De seculieren controleren nog steeds de openbare scholen, maar het christelijk onderwijs bloeit. Meer dan vier miljoen studenten gaan naar particuliere christelijke scholen en meer dan twee miljoen jongeren krijgen thuisonderwijs. De sluiting van een openbare school vanwege COVID-beperkingen zorgt ervoor, dat steeds meer mensen de keuze voor christelijk onderwijs overwegen.

Een aantal jaren geleden was ik betrokken bij een debat met een leerkrachte van een openbare school in het noorden van Indiana. Ze begon haar presentatie met het citeren van een oud Afrikaans gezegde: “Er is een heel dorp nodig om een kind groot te brengen.” De opvoeding van kinderen is de verantwoordelijkheid van de ouders. Ze willen misschien hulp van school en kerkmensen inroepen, als ze er zeker van zijn dat die hen zullen helpen hun kinderen goed te onderwijzen en op te leiden. Kinderen hebben goede academici, goede voorbeelden en een grondig christelijk wereldbeeld nodig.

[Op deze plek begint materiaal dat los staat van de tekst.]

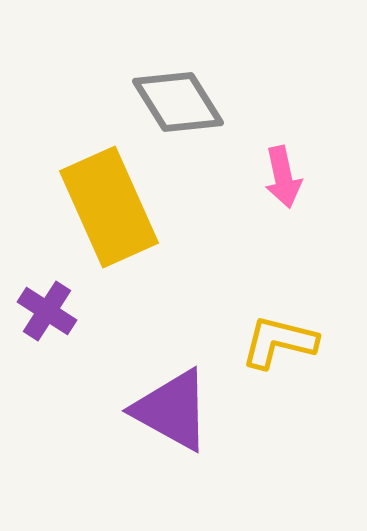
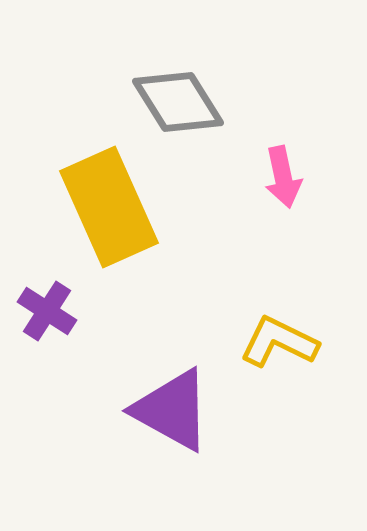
yellow L-shape: rotated 12 degrees clockwise
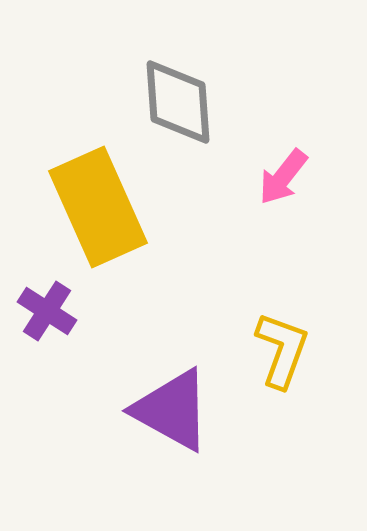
gray diamond: rotated 28 degrees clockwise
pink arrow: rotated 50 degrees clockwise
yellow rectangle: moved 11 px left
yellow L-shape: moved 3 px right, 8 px down; rotated 84 degrees clockwise
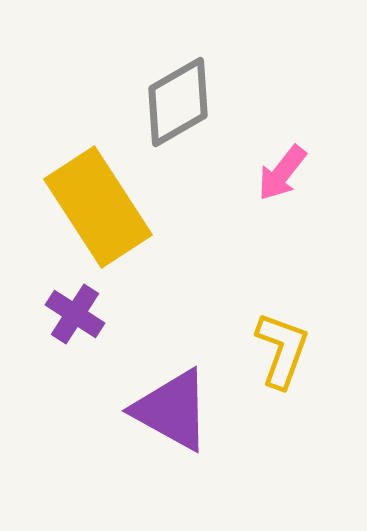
gray diamond: rotated 64 degrees clockwise
pink arrow: moved 1 px left, 4 px up
yellow rectangle: rotated 9 degrees counterclockwise
purple cross: moved 28 px right, 3 px down
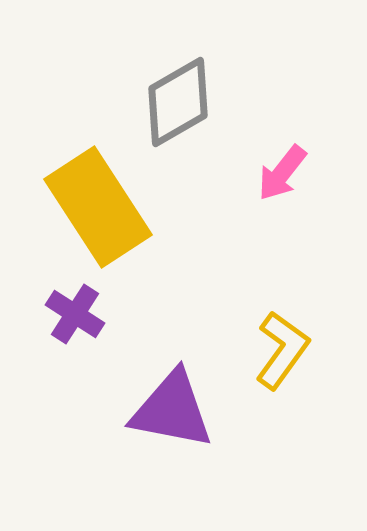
yellow L-shape: rotated 16 degrees clockwise
purple triangle: rotated 18 degrees counterclockwise
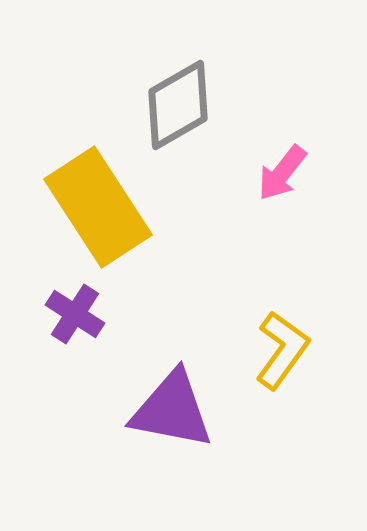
gray diamond: moved 3 px down
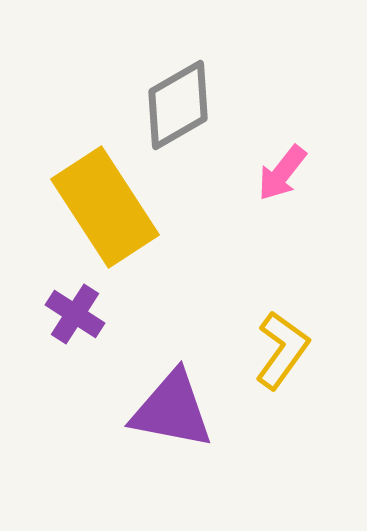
yellow rectangle: moved 7 px right
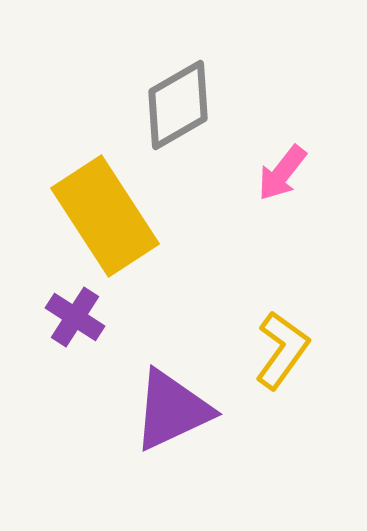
yellow rectangle: moved 9 px down
purple cross: moved 3 px down
purple triangle: rotated 36 degrees counterclockwise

De VS was gegrond op het christelijk onderwijs. Tragisch genoeg werd dat onderwijs opgegeven door de hoofdstroom van de Amerikaanse cultuur. Een aanzienlijke minderheid van de Amerikaanse jongeren krijgt tegenwoordig een christelijke opleiding. Moge hun aantal toenemen! Ik vermoed, dat hun positieve invloed in de VS veel groter zal zijn dan je in eerste instantie van hun aantal zou verwachten.